SURABAYA, beritafaktanews.id – Jembatan Surabaya-Madura (Suramadu) menjadi salah satu simbol kemajuan infrastruktur Indonesia yang memiliki peran penting dalam meningkatkan konektivitas dan pertumbuhan ekonomi di Jawa Timur. Membentang di atas Selat Madura dengan panjang sekitar 5,4 kilometer, Suramadu hingga kini masih menjadi jembatan terpanjang di Indonesia.
Keberadaan jembatan ini telah mengubah pola mobilitas masyarakat. Sebelum Suramadu dibangun, perjalanan dari Surabaya menuju Madura harus menggunakan kapal feri dengan waktu tempuh sekitar 30 menit hingga satu jam. Kini, perjalanan dapat dilakukan melalui jalur darat hanya dalam hitungan menit.
Jembatan Suramadu terdiri atas tiga bagian utama, yakni jalan layang (causeway), jembatan penghubung (approach bridge), dan jembatan utama (main bridge). Pada bagian tengah, konstruksi dibuat lebih tinggi untuk memberikan ruang bagi kapal yang melintas di bawahnya. Desain menara kembar dengan sistem cable-stayed juga menjadi ciri khas yang membuat jembatan ini tampak megah, terutama saat malam hari.

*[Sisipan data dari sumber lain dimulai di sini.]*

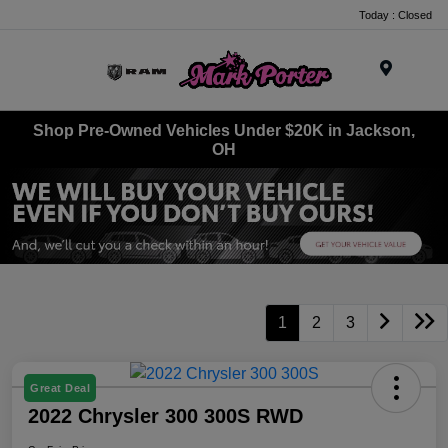
Today : Closed
Menu
Shop Pre-Owned Vehicles Under $20K in Jackson,
OH
1
2
3
Great Deal
2022 Chrysler 300 300S RWD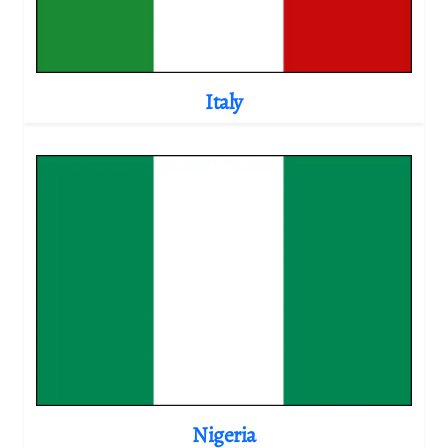
Italy
Nigeria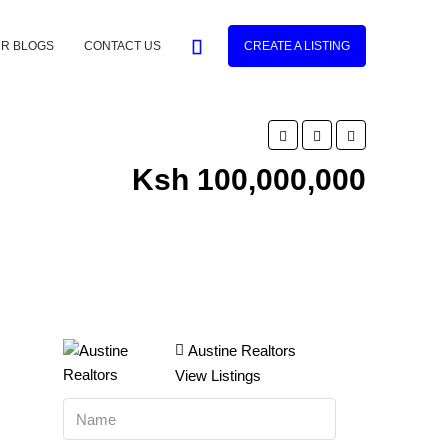
R BLOGS
CONTACT US
CREATE A LISTING
Ksh 100,000,000
Austine Realtors
View Listings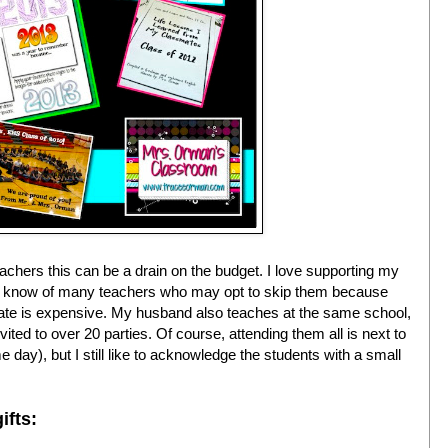
eachers this can be a drain on the budget. I love supporting my
also know of many teachers who may opt to skip them because
uate is expensive. My husband also teaches at the same school,
ted to over 20 parties. Of course, attending them all is next to
e day), but I still like to acknowledge the students with a small
ifts: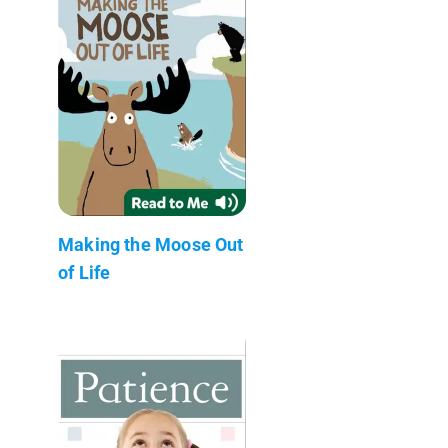
Making the Moose Out
of Life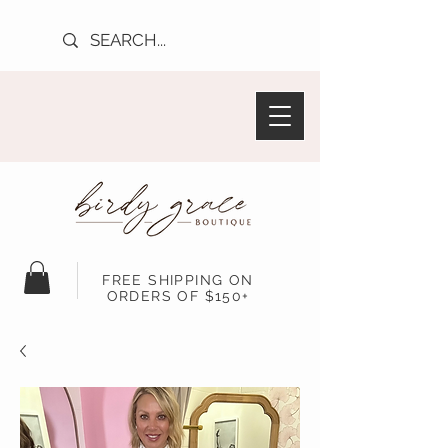
FREE SHIPPING ON
ORDERS OF $150+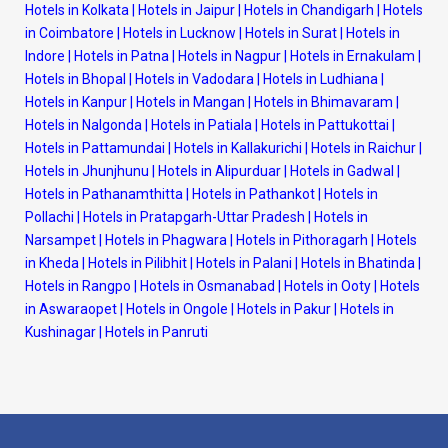
Hotels in Kolkata
|
Hotels in Jaipur
|
Hotels in Chandigarh
|
Hotels
in Coimbatore
|
Hotels in Lucknow
|
Hotels in Surat
|
Hotels in
Indore
|
Hotels in Patna
|
Hotels in Nagpur
|
Hotels in Ernakulam
|
Hotels in Bhopal
|
Hotels in Vadodara
|
Hotels in Ludhiana
|
Hotels in Kanpur
|
Hotels in Mangan
|
Hotels in Bhimavaram
|
Hotels in Nalgonda
|
Hotels in Patiala
|
Hotels in Pattukottai
|
Hotels in Pattamundai
|
Hotels in Kallakurichi
|
Hotels in Raichur
|
Hotels in Jhunjhunu
|
Hotels in Alipurduar
|
Hotels in Gadwal
|
Hotels in Pathanamthitta
|
Hotels in Pathankot
|
Hotels in
Pollachi
|
Hotels in Pratapgarh-Uttar Pradesh
|
Hotels in
Narsampet
|
Hotels in Phagwara
|
Hotels in Pithoragarh
|
Hotels
in Kheda
|
Hotels in Pilibhit
|
Hotels in Palani
|
Hotels in Bhatinda
|
Hotels in Rangpo
|
Hotels in Osmanabad
|
Hotels in Ooty
|
Hotels
in Aswaraopet
|
Hotels in Ongole
|
Hotels in Pakur
|
Hotels in
Kushinagar
|
Hotels in Panruti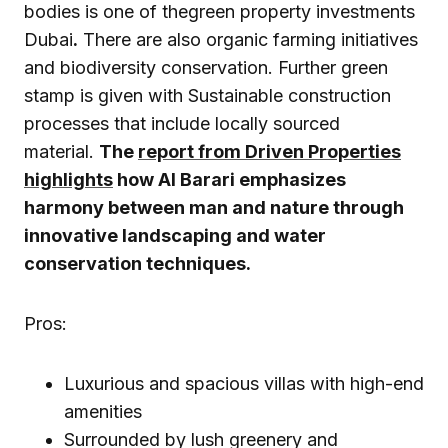
bodies is one of thegreen property investments
Dubai
.
There are also organic farming initiatives
and biodiversity conservation. Further green
stamp is given with Sustainable construction
processes that include locally sourced
material.
The
report from Driven Properties
highlights
how Al Barari emphasizes
harmony between man and nature through
innovative landscaping and water
conservation techniques.
Pros:
Luxurious and spacious villas with high-end
amenities
Surrounded by lush greenery and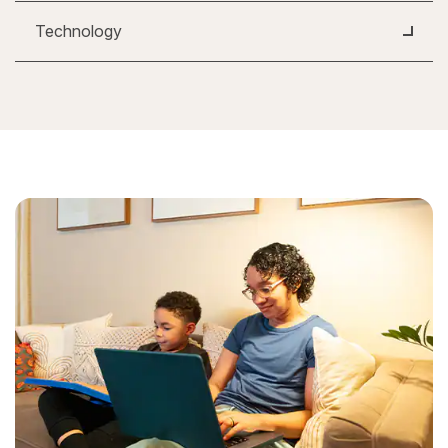
Technology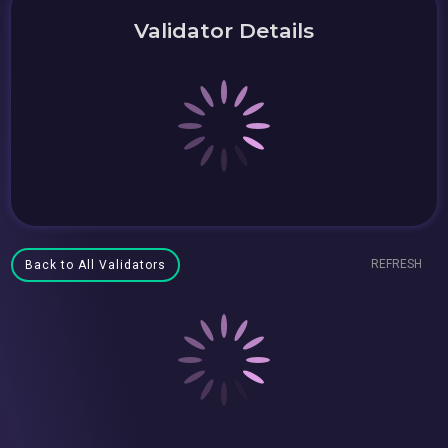
Validator Details
REFRESH
Back to All Validators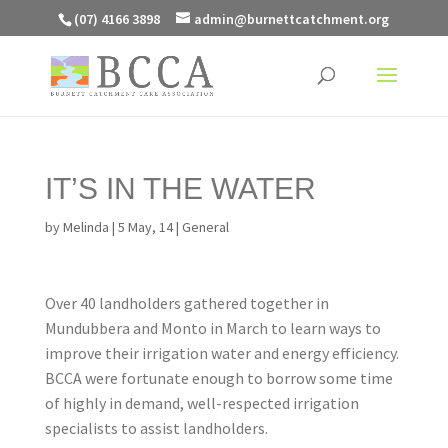
(07) 4166 3898
admin@burnettcatchment.org
IT’S IN THE WATER
by
Melinda
|
5 May, 14
|
General
Over 40 landholders gathered together in
Mundubbera and Monto in March to learn ways to
improve their irrigation water and energy efficiency.
BCCA were fortunate enough to borrow some time
of highly in demand, well-respected irrigation
specialists to assist landholders.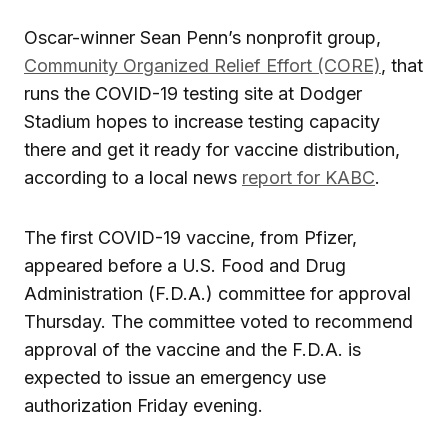
Oscar-winner Sean Penn’s nonprofit group,
Community Organized Relief Effort (CORE)
, that
runs the COVID-19 testing site at Dodger
Stadium hopes to increase testing capacity
there and get it ready for vaccine distribution,
according to a local news
report for KABC
.
The first COVID-19 vaccine, from Pfizer,
appeared before a U.S. Food and Drug
Administration (F.D.A.) committee for approval
Thursday. The committee voted to recommend
approval of the vaccine and the F.D.A. is
expected to issue an emergency use
authorization Friday evening.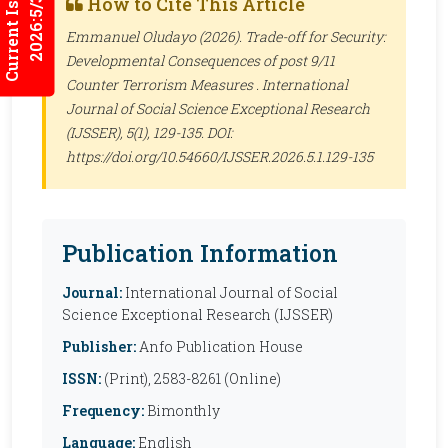
Current Issues
How to Cite This Article
2026:5/3
Emmanuel Oludayo (2026). Trade-off for Security:
Developmental Consequences of post 9/11
Counter Terrorism Measures .
International
Journal of Social Science Exceptional Research
(IJSSER)
, 5(1), 129-135. DOI:
https://doi.org/10.54660/IJSSER.2026.5.1.129-135
Publication Information
Journal:
International Journal of Social
Science Exceptional Research (IJSSER)
Publisher:
Anfo Publication House
ISSN:
(Print), 2583-8261 (Online)
Frequency:
Bimonthly
Language:
English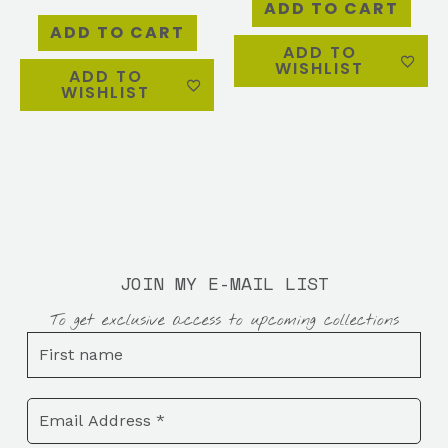
ADD TO CART
ADD TO CART
ADD TO
WISHLIST
ADD TO
WISHLIST
JOIN MY E-MAIL LIST
To get exclusive access to upcoming collections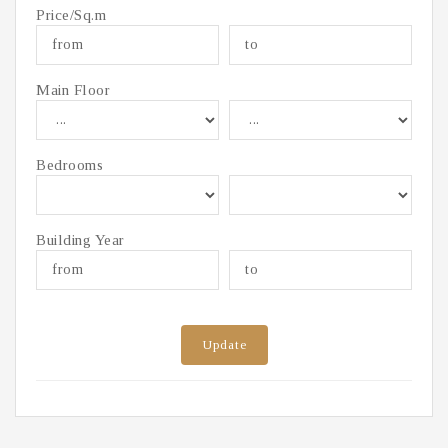
Price/Sq.m
Main Floor
Bedrooms
Building Year
Update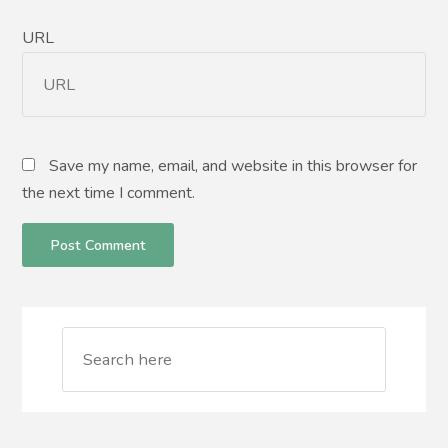
URL
Save my name, email, and website in this browser for
the next time I comment.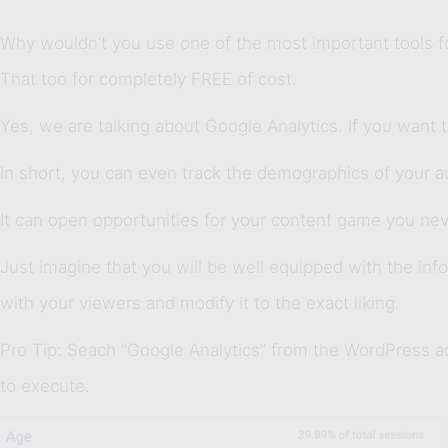
Why wouldn’t you use one of the most important tools for
That too for completely FREE of cost.
Yes, we are talking about Google Analytics. If you want 
In short, you can even track the demographics of your au
It can open opportunities for your content game you nev
Just imagine that you will be well equipped with the inf
with your viewers and modify it to the exact liking.
Pro Tip: Seach “Google Analytics” from the WordPress 
to execute.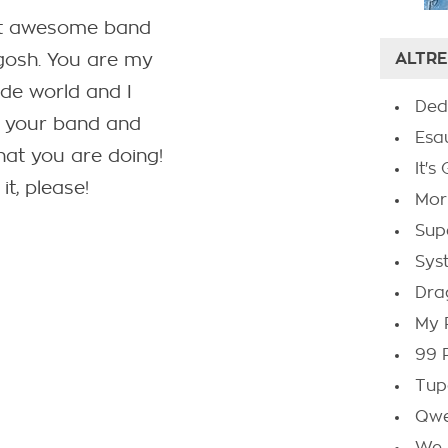
st awesome band
ALTRE
gosh. You are my
ide world and I
Ded
ve your band and
Esa
hat you are doing!
It'
it, please!
Mor
Sup
Sys
Dra
My 
99 
Tup
Qwe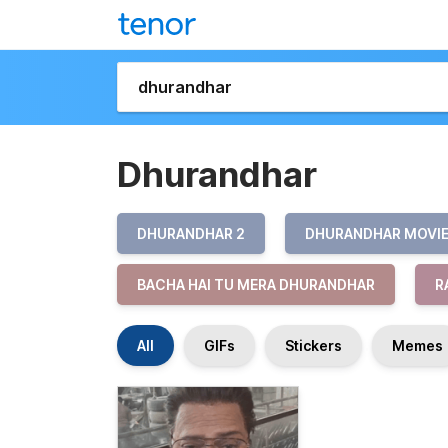
Dhurandhar
DHURANDHAR 2
DHURANDHAR MOVI
BACHA HAI TU MERA DHURANDHAR
R
All
GIFs
Stickers
Memes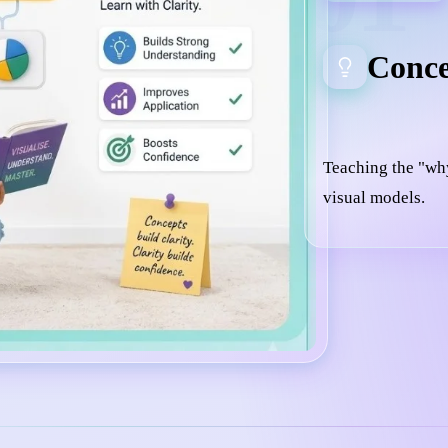
Conce
Teaching the "wh
visual models.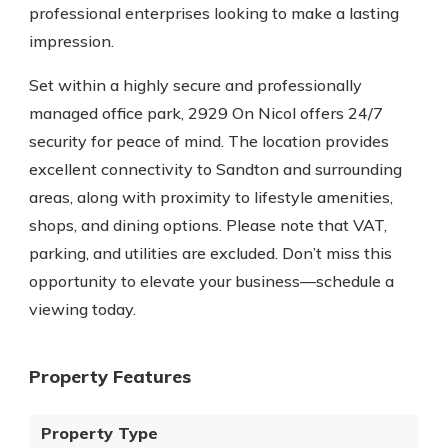
professional enterprises looking to make a lasting
impression.
Set within a highly secure and professionally
managed office park, 2929 On Nicol offers 24/7
security for peace of mind. The location provides
excellent connectivity to Sandton and surrounding
areas, along with proximity to lifestyle amenities,
shops, and dining options. Please note that VAT,
parking, and utilities are excluded. Don’t miss this
opportunity to elevate your business—schedule a
viewing today.
Property Features
Property Type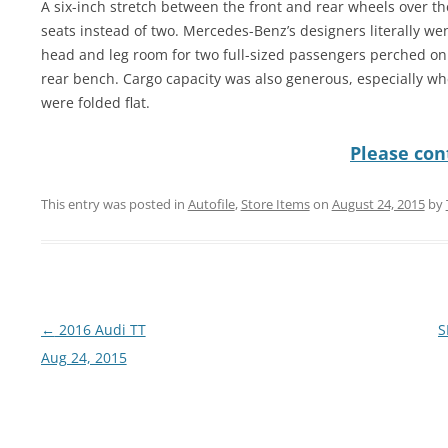
A six-inch stretch between the front and rear wheels over t
seats instead of two. Mercedes-Benz’s designers literally went
head and leg room for two full-sized passengers perched on 
rear bench. Cargo capacity was also generous, especially w
were folded flat.
Please cont
This entry was posted in
Autofile
,
Store Items
on
August 24, 2015
by
Post
←
2016 Audi TT
S
navigation
Aug 24, 2015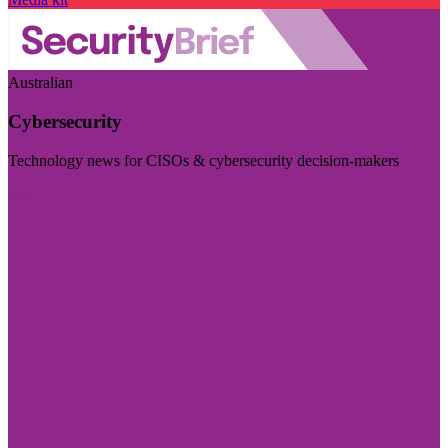
Australian
Cybersecurity
Technology news for CISOs & cybersecurity decision-makers
Visit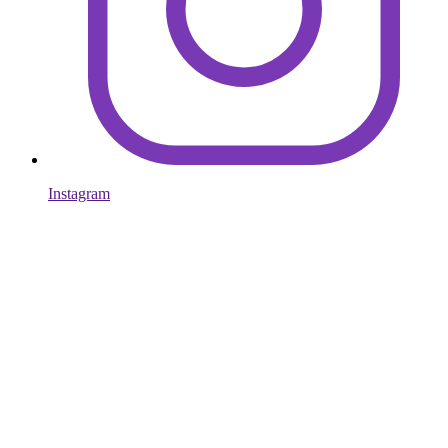
Instagram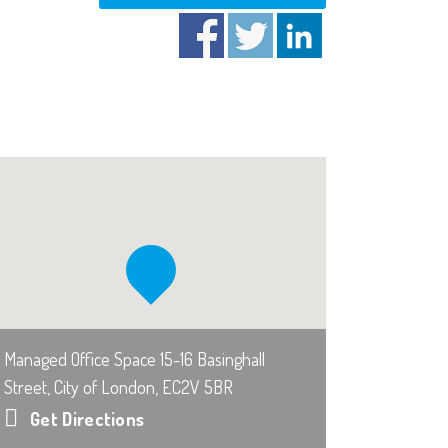
Managed Office Space 15-16 Basinghall
Street, City of London, EC2V 5BR
Get Directions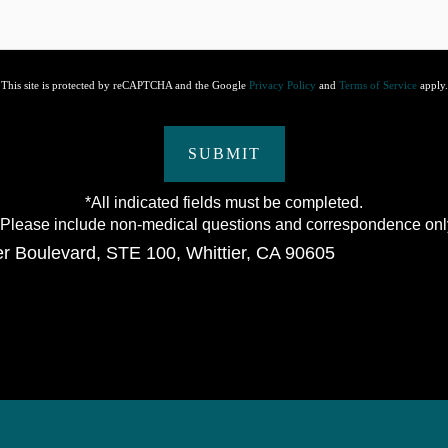
This site is protected by reCAPTCHA and the Google
Privacy Policy
and
Terms of Service
apply.
SUBMIT
*All indicated fields must be completed.
lease include non-medical questions and correspondence onl
er Boulevard
,
STE 100
,
Whittier
,
CA
90605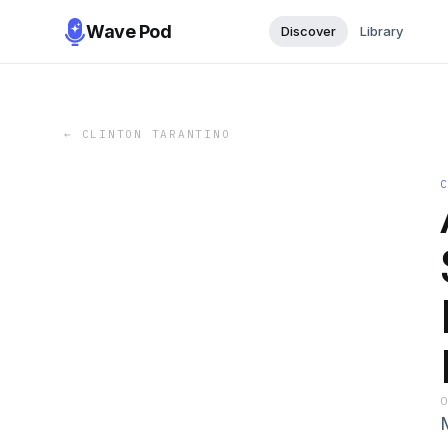
Wave Pod
Discover
Library
←
CLINTON TARANTINO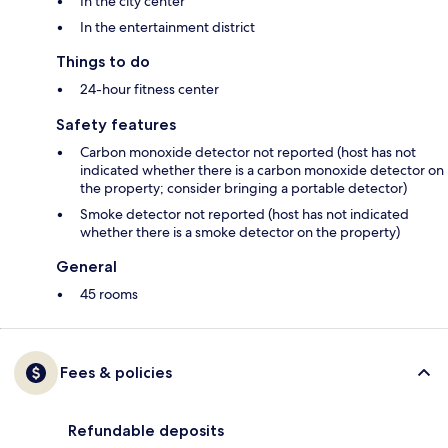
In the city center
In the entertainment district
Things to do
24-hour fitness center
Safety features
Carbon monoxide detector not reported (host has not
indicated whether there is a carbon monoxide detector on
the property; consider bringing a portable detector)
Smoke detector not reported (host has not indicated
whether there is a smoke detector on the property)
General
45 rooms
Fees & policies
Refundable deposits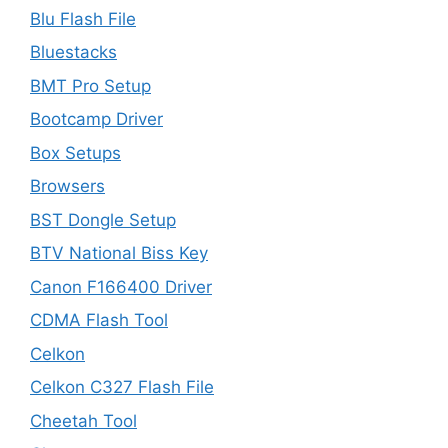
Blu Flash File
Bluestacks
BMT Pro Setup
Bootcamp Driver
Box Setups
Browsers
BST Dongle Setup
BTV National Biss Key
Canon F166400 Driver
CDMA Flash Tool
Celkon
Celkon C327 Flash File
Cheetah Tool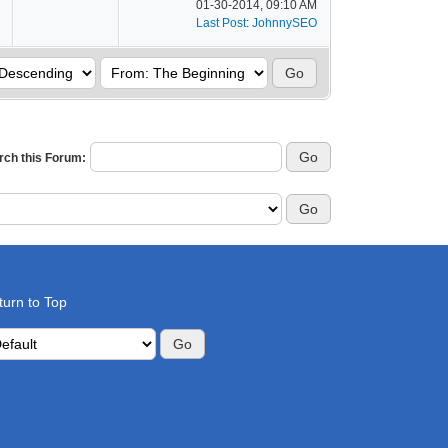
01-30-2014, 09:10 AM
Last Post
:
JohnnySEO
rch this Forum:
turn to Top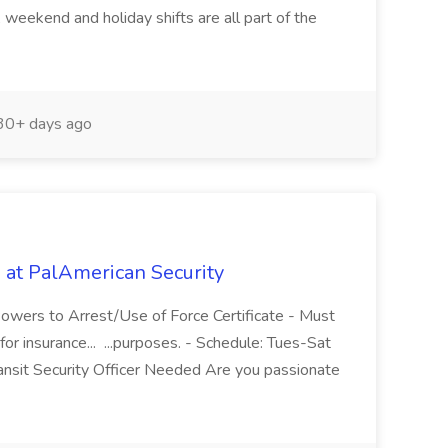
 weekend and holiday shifts are all part of the
0+ days ago
b at PalAmerican Security
owers to Arrest/Use of Force Certificate - Must
or insurance... ...purposes. - Schedule: Tues-Sat
nsit Security Officer Needed Are you passionate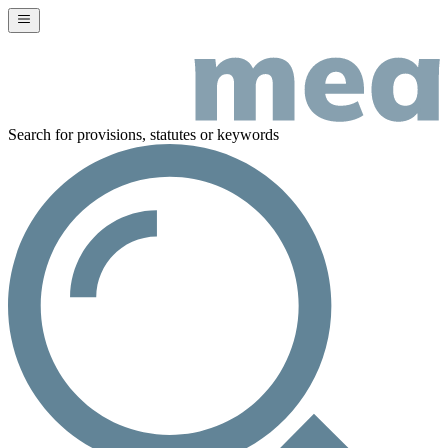
Search for provisions, statutes or keywords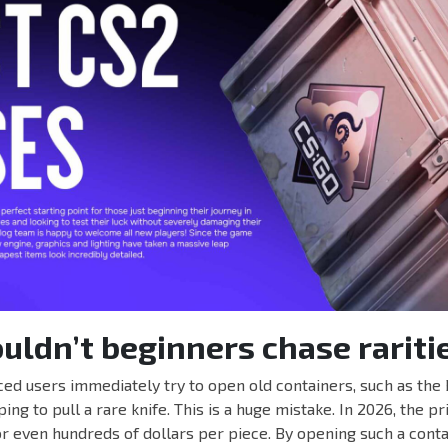
ldn’t beginners chase rariti
ed users immediately try to open old containers, such as the 
ng to pull a rare knife. This is a huge mistake. In 2026, the pr
r even hundreds of dollars per piece. By opening such a conta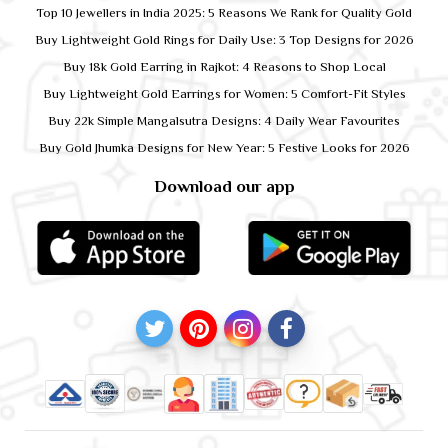
Top 10 Jewellers in India 2025: 5 Reasons We Rank for Quality Gold
Buy Lightweight Gold Rings for Daily Use: 3 Top Designs for 2026
Buy 18k Gold Earring in Rajkot: 4 Reasons to Shop Local
Buy Lightweight Gold Earrings for Women: 5 Comfort-Fit Styles
Buy 22k Simple Mangalsutra Designs: 4 Daily Wear Favourites
Buy Gold Jhumka Designs for New Year: 5 Festive Looks for 2026
Download our app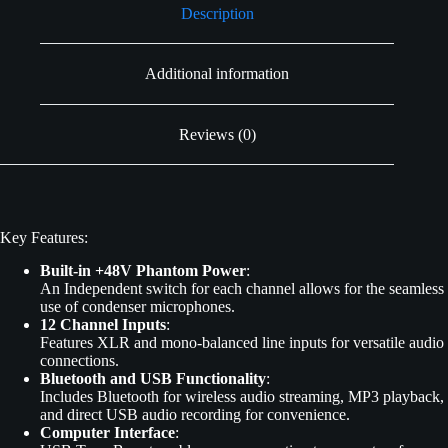
Description
Additional information
Reviews (0)
Key Features:
Built-in +48V Phantom Power
:
An Independent switch for each channel allows for the seamless
use of condenser microphones.
12 Channel Inputs
:
Features XLR and mono-balanced line inputs for versatile audio
connections.
Bluetooth and USB Functionality
:
Includes Bluetooth for wireless audio streaming, MP3 playback,
and direct USB audio recording for convenience.
Computer Interface
:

Pembangunan Suramadu membutuhkan investasi besar dengan nilai mencapai lebih dari Rp4,5 triliun yang bersumber dari Anggaran Pendapatan dan Belanja Negara (APBN). Proyek strategis nasional ini mulai dibangun pada 2003 dan selesai pada 2009 setelah melalui berbagai tantangan teknis maupun pendanaan.
Menariknya, gagasan pembangunan jembatan penghubung Jawa dan Madura sebenarnya telah muncul sejak era Presiden Soekarno. Namun berbagai kendala membuat realisasinya tertunda selama puluhan tahun sebelum akhirnya diwujudkan pada awal tahun 2000-an.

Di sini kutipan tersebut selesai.